Please restate word for word each line from the one containing "Segment every instance" to the last line of the records below, and drop the pictures.

> Task material
* * * * * * * * *
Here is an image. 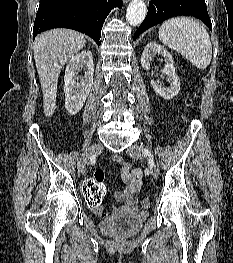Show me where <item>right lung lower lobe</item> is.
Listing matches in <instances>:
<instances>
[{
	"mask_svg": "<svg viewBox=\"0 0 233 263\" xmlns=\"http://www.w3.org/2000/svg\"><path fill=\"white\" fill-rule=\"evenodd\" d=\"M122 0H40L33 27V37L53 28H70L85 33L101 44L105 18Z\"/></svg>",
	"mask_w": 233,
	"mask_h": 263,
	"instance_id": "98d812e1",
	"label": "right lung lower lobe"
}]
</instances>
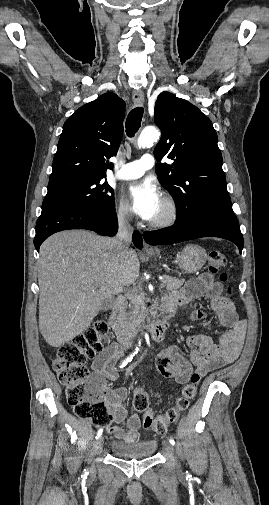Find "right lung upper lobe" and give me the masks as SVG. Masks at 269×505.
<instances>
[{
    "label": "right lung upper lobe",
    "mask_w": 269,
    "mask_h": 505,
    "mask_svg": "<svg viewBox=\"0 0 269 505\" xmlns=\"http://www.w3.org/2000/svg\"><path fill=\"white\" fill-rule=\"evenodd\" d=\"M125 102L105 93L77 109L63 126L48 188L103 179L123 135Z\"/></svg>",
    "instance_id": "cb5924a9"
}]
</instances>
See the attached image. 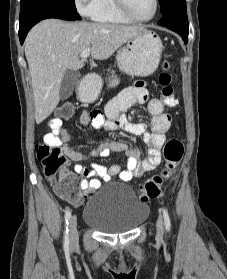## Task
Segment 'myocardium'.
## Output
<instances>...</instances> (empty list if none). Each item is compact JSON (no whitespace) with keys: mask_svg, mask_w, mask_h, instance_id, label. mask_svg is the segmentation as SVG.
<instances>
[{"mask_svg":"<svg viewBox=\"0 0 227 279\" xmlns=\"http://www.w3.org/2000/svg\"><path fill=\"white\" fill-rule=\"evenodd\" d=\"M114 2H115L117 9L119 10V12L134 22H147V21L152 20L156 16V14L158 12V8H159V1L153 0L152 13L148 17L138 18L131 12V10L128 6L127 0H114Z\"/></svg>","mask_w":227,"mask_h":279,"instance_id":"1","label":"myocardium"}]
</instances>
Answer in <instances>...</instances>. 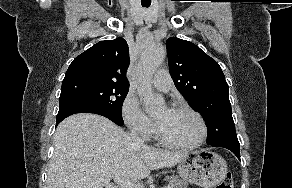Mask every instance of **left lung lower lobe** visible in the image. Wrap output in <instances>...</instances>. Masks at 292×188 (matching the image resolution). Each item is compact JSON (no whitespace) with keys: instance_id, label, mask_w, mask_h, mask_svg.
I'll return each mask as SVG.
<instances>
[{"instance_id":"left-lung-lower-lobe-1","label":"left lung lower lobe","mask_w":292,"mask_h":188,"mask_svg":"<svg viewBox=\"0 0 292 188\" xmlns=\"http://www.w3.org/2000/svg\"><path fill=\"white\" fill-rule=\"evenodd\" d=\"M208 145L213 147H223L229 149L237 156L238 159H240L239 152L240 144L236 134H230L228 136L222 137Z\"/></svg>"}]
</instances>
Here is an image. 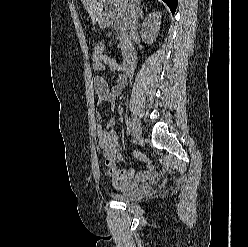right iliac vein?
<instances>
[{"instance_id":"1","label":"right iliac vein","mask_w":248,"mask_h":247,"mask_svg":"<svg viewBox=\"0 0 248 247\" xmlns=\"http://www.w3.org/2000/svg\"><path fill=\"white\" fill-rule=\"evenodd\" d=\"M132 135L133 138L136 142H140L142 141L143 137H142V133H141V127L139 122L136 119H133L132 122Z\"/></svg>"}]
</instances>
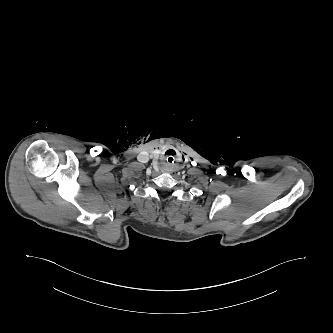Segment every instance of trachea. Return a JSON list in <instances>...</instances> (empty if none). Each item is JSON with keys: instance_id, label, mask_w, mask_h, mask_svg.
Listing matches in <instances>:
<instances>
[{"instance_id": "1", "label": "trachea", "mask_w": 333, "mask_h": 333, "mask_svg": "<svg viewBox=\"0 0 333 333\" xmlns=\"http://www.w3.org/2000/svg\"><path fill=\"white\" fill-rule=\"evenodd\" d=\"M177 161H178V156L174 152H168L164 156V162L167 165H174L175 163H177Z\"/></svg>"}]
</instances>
* * * * * * * * *
> Result of this exercise
Segment every instance of trachea. Return a JSON list in <instances>...</instances> (empty if none). Each item is JSON with keys: instance_id, label, mask_w, mask_h, mask_svg.
Listing matches in <instances>:
<instances>
[{"instance_id": "1", "label": "trachea", "mask_w": 333, "mask_h": 333, "mask_svg": "<svg viewBox=\"0 0 333 333\" xmlns=\"http://www.w3.org/2000/svg\"><path fill=\"white\" fill-rule=\"evenodd\" d=\"M177 161H178V156L174 152H168L164 156V162L167 165H174L175 163H177Z\"/></svg>"}]
</instances>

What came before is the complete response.